----- DATA PROVIDED -----

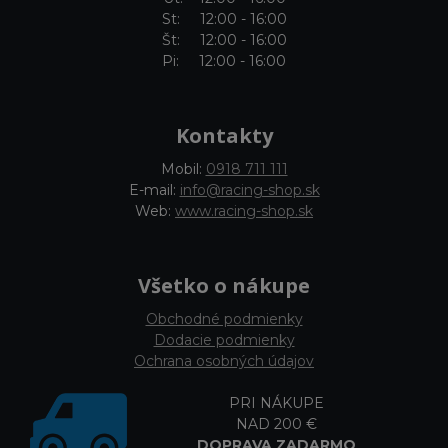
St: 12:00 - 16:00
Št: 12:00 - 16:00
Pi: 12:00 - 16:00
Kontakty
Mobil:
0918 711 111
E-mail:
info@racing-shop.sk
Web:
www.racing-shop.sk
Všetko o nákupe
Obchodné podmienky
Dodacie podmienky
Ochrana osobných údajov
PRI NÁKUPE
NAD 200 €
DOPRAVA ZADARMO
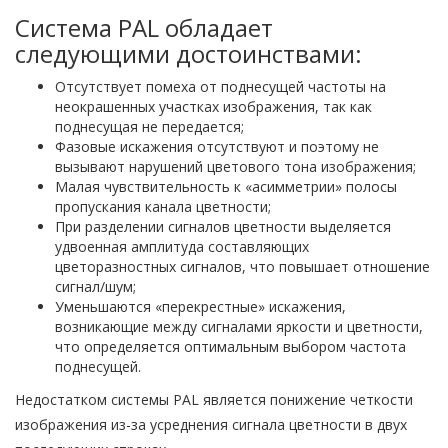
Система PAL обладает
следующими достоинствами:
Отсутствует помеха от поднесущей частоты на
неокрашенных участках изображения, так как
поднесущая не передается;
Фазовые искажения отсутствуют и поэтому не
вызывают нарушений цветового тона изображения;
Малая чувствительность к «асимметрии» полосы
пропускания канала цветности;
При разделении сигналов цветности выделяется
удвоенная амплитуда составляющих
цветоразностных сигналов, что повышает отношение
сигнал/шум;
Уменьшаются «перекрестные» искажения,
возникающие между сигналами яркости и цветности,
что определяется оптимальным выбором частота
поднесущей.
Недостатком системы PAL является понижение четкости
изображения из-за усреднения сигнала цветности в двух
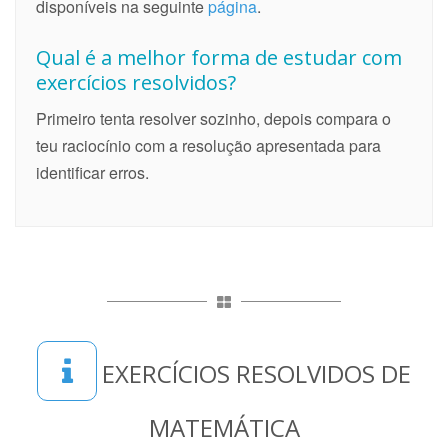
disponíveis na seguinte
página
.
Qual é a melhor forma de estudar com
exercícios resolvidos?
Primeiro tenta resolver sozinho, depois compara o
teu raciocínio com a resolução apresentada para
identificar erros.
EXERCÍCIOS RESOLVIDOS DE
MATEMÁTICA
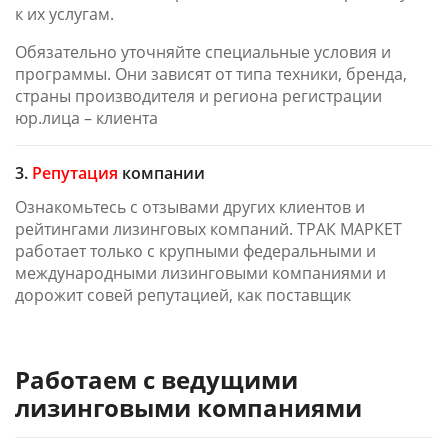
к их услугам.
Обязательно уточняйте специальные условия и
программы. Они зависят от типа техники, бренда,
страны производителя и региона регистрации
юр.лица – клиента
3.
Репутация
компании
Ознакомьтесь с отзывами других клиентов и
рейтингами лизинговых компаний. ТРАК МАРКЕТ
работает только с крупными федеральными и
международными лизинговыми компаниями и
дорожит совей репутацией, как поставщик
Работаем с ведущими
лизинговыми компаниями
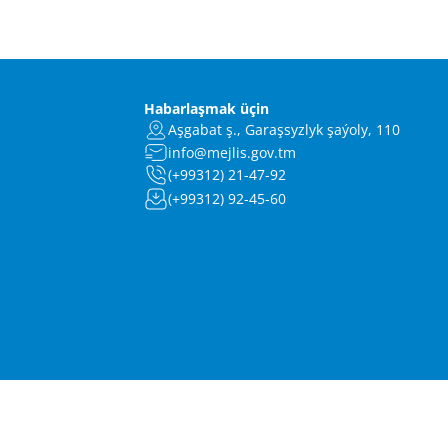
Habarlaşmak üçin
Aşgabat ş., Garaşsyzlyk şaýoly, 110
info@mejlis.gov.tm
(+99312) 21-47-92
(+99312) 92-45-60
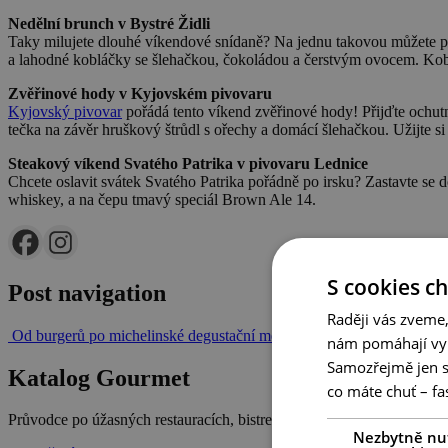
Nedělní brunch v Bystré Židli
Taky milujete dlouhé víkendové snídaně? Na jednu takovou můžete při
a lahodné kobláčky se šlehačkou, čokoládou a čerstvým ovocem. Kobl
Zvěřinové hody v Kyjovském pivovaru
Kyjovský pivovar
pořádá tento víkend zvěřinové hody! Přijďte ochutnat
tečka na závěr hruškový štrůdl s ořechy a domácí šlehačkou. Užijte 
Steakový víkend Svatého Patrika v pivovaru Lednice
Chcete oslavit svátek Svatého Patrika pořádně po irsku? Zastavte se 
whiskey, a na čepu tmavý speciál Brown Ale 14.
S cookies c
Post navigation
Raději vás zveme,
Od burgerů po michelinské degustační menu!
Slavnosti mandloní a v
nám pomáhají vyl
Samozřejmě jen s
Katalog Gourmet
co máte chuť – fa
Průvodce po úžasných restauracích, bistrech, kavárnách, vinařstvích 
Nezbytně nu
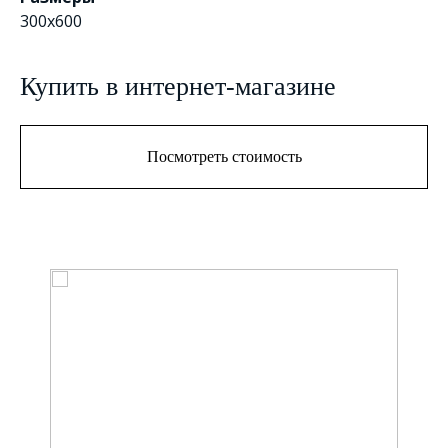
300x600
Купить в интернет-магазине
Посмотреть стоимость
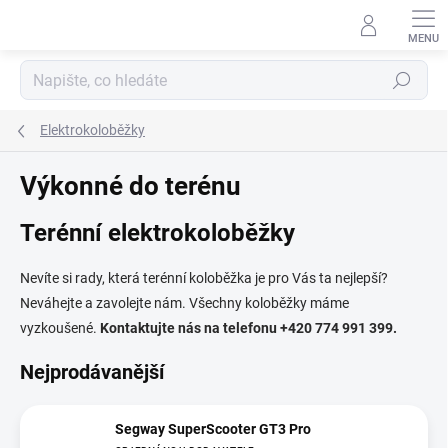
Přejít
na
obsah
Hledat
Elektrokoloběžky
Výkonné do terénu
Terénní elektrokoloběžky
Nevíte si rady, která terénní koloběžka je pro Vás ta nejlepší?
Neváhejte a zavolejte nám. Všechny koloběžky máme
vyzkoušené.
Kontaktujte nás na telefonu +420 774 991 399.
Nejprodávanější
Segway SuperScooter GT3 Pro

-----
----- DATA PROVIDED -----

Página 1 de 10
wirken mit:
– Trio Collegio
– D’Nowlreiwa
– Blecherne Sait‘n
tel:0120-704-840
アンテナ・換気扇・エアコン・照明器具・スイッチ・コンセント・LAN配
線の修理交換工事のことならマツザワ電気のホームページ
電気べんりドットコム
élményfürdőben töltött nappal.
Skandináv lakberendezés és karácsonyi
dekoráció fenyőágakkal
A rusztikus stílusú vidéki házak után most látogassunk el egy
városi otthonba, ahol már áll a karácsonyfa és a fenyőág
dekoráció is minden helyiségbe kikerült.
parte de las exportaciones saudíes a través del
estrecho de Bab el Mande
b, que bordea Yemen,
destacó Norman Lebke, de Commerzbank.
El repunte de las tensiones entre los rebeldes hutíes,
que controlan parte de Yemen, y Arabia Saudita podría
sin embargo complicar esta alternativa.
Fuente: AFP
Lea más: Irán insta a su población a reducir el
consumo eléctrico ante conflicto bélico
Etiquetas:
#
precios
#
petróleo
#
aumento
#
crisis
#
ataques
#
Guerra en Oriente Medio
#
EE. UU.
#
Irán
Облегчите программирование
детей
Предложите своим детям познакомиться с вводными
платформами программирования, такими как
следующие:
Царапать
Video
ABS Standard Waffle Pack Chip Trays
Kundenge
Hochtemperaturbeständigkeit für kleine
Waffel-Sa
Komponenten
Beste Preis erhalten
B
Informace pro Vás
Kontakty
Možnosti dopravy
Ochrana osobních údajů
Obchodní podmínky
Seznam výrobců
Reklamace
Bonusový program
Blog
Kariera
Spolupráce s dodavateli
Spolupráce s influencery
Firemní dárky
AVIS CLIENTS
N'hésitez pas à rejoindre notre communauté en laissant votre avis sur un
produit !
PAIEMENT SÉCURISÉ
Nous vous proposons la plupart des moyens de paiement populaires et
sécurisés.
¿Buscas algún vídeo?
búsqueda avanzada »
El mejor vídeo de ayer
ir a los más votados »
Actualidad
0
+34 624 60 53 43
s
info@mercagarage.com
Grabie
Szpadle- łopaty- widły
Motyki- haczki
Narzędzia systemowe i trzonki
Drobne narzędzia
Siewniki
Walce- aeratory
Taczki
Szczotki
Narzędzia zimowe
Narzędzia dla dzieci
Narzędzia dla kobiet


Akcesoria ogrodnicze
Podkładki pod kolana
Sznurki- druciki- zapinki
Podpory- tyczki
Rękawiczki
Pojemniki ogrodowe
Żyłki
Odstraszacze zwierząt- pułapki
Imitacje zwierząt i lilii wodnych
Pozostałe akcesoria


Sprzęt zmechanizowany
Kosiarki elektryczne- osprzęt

-----

*WHAT YOU HAVE TO DO:*
What is needed is an exact copy of the lines above from the one with "Aşgabat ş., Garaşsyzlyk şaýoly, 110" to the one with "Terénní elektrokoloběžky", both ends kept, and nothing more; please leave the pictures out.

*SOLUTION TO THIS TASK:*
Aşgabat ş., Garaşsyzlyk şaýoly, 110
info@mejlis.gov.tm
(+99312) 21-47-92
(+99312) 92-45-60
Nedělní brunch v Bystré Židli
Taky milujete dlouhé víkendové snídaně? Na jednu takovou můžete při
a lahodné kobláčky se šlehačkou, čokoládou a čerstvým ovocem. Kobl
Zvěřinové hody v Kyjovském pivovaru
Kyjovský pivovar
pořádá tento víkend zvěřinové hody! Přijďte ochutnat
tečka na závěr hruškový štrůdl s ořechy a domácí šlehačkou. Užijte 
Steakový víkend Svatého Patrika v pivovaru Lednice
Chcete oslavit svátek Svatého Patrika pořádně po irsku? Zastavte se 
whiskey, a na čepu tmavý speciál Brown Ale 14.
S cookies c
Post navigation
Raději vás zveme,
Od burgerů po michelinské degustační menu!
Slavnosti mandloní a v
nám pomáhají vyl
Samozřejmě jen s
Katalog Gourmet
co máte chuť – fa
Průvodce po úžasných restauracích, bistrech, kavárnách, vinařstvích 
Nezbytně nu
300x600
Купить в интернет-магазине
Посмотреть стоимость
Přejít
na
obsah
Hledat
Elektrokoloběžky
Výkonné do terénu
Terénní elektrokoloběžky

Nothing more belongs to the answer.